Listed records
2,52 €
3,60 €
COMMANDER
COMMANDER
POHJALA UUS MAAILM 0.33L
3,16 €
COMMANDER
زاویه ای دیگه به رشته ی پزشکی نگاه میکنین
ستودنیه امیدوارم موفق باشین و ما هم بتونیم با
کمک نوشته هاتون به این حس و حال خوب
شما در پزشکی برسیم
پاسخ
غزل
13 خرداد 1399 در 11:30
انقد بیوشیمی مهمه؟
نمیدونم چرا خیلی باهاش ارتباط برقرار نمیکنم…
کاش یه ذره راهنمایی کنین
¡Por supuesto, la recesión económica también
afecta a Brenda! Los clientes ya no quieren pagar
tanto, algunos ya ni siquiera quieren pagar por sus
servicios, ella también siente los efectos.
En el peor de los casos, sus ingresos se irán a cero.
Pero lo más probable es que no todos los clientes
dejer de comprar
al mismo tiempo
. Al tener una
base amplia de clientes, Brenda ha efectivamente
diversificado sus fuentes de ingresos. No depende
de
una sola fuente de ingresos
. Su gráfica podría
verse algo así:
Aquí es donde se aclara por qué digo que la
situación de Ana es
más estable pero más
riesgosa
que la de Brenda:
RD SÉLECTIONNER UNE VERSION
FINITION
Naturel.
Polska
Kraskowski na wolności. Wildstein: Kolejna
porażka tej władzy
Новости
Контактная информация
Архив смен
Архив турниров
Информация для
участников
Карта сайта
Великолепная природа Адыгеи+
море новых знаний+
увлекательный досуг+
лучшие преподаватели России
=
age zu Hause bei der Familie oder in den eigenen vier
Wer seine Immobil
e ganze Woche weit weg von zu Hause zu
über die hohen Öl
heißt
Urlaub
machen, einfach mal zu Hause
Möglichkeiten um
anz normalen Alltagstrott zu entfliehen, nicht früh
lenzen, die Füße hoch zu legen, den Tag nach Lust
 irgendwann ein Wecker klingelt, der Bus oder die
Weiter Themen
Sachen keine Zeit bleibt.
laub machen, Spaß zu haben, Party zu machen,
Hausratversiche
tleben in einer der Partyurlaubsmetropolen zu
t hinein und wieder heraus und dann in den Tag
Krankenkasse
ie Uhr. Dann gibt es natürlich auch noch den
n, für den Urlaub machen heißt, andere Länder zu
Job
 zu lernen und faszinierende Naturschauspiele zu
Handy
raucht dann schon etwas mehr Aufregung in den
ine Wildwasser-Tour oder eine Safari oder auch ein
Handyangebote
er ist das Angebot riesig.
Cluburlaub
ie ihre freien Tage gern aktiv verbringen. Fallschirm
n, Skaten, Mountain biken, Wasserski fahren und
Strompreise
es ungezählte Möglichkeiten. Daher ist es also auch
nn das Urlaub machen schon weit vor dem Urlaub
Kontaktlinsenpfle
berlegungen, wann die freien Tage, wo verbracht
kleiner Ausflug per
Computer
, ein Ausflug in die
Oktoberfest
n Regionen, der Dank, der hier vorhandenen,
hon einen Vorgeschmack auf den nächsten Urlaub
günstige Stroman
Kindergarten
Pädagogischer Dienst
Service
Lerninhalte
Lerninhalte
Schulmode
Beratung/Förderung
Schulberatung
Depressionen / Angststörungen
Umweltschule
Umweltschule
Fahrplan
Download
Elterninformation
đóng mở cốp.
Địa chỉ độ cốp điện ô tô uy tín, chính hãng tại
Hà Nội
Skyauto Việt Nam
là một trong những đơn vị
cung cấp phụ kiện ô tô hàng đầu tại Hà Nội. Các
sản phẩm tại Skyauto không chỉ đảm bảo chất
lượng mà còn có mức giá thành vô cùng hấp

Work instruction
Lines to set down from above: the line with "ستودنیه امیدوارم موفق باشین و ما هم بتونیم با", the line with "recesión económica también", and every line between, each exactly as written.

Answer space
ستودنیه امیدوارم موفق باشین و ما هم بتونیم با
کمک نوشته هاتون به این حس و حال خوب
شما در پزشکی برسیم
پاسخ
غزل
13 خرداد 1399 در 11:30
انقد بیوشیمی مهمه؟
نمیدونم چرا خیلی باهاش ارتباط برقرار نمیکنم…
کاش یه ذره راهنمایی کنین
¡Por supuesto, la recesión económica también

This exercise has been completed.